Likely reviewer concern: the PR claims industry-standard XML, but the merge decision should rest on OpenAB behavior and testability, not the strength of the prior-art claim. The concrete value is explicit routing from skill metadata to a readable SKILL.md path.

Best-Practice Comparison

OpenClaw and Hermes are relevant at the prompt-contract level. The PR aligns with structured skill listings, explicit locations, and direct load instructions.

Their scheduling, daemon tick, durable persistence, locking, retry, and run-log patterns do not directly apply here.

Implementation Options

Conservative: merge the XML prompt format as proposed after checking escaping and deterministic ordering.

Balanced: merge the XML format plus stronger tests for empty skill lists, XML-sensitive characters, stable ordering, and exact SKILL.md locations.

Ambitious: introduce a first-class skill_view(name) or skill(name) loading abstraction and stop exposing raw paths in the prompt.

Comparison Table

Option	Speed	Complexity	Reliability	Maintainability	User Impact	Fit for OpenAB now
Conservative	Fast	Low	Medium	Medium	Medium	Good if escaping is already safe
Balanced	Medium	Low-medium	High	High	Medium-high	Best fit
Ambitious	Slow	High	High long-term	High long-term	High	Better as follow-up design work

Recommendation

Take the balanced path. Advance this PR to review, but ask the reviewer to verify XML escaping and deterministic output before merge. If those are already covered, this is a reasonable small fix.

Defer a dedicated skill-loading tool to a separate issue or RFC. That has a larger contract surface and should not block this prompt-format improvement.

[shaun-agent]

Found one blocking issue in the XML prompt change: skill metadata is inserted into XML text nodes without escaping. Skill files are repo/user-controlled input, so a name or description containing <, &, or </description> can break the prompt structure and potentially inject extra XML-like instructions.
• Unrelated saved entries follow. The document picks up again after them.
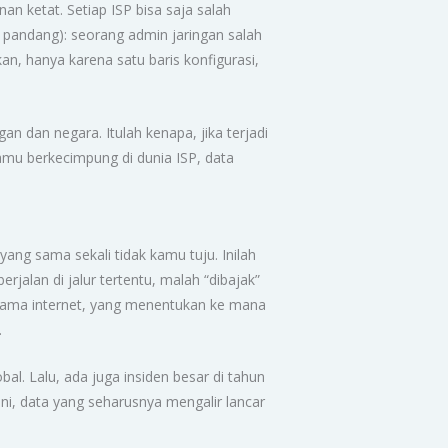
 ketat. Setiap ISP bisa saja salah
ut pandang): seorang admin jaringan salah
, hanya karena satu baris konfigurasi,
an dan negara. Itulah kenapa, jika terjadi
amu berkecimpung di dunia ISP, data
ng sama sekali tidak kamu tuju. Inilah
jalan di jalur tertentu, malah “dibajak”
 utama internet, yang menentukan ke mana
.
bal. Lalu, ada juga insiden besar di tahun
ni, data yang seharusnya mengalir lancar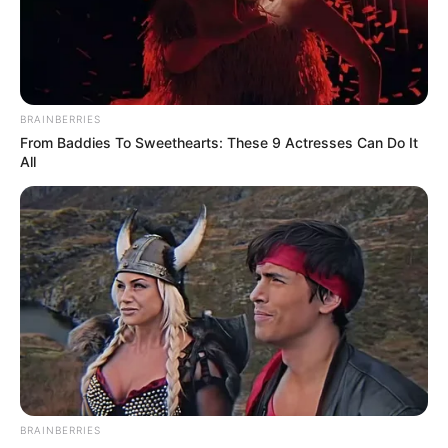
BRAINBERRIES
From Baddies To Sweethearts: These 9 Actresses Can Do It
All
I Bet You Didn't Know It Was Really Happening?
BRAINBERRIES
BRAINBERRIES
Proposed fix: escape XML text for <name>, <description>, and <location> before formatting. I have a local patch ready in /home/node/openab-pr958 that adds escape_xml_text plus a regression test covering &, <read>, quotes, apostrophes, and a closing </description> sequence.

I could not run Rust tests locally because this runner has no cargo/rustc; git diff --check passes.
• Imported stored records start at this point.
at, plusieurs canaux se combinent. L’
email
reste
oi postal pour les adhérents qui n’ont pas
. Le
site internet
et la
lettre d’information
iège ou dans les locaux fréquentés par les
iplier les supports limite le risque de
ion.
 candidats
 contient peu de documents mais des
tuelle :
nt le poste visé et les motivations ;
<@1507445470614524087> <@1490707025028448306> please review this proposed fix before I push it to the PR branch.

[shaun-agent]

Re-reviewed after #963 was merged into fix/skills-prompt-format.

The blocking issue from my earlier review is addressed: skill name, description, and location text nodes are XML-escaped, and regression coverage now includes path escaping plus a closing-tag injection case. Deterministic sorting was also added.

Approving from code review. Final merge should still wait for the newly-triggered CI on commit 4902d25 to finish green.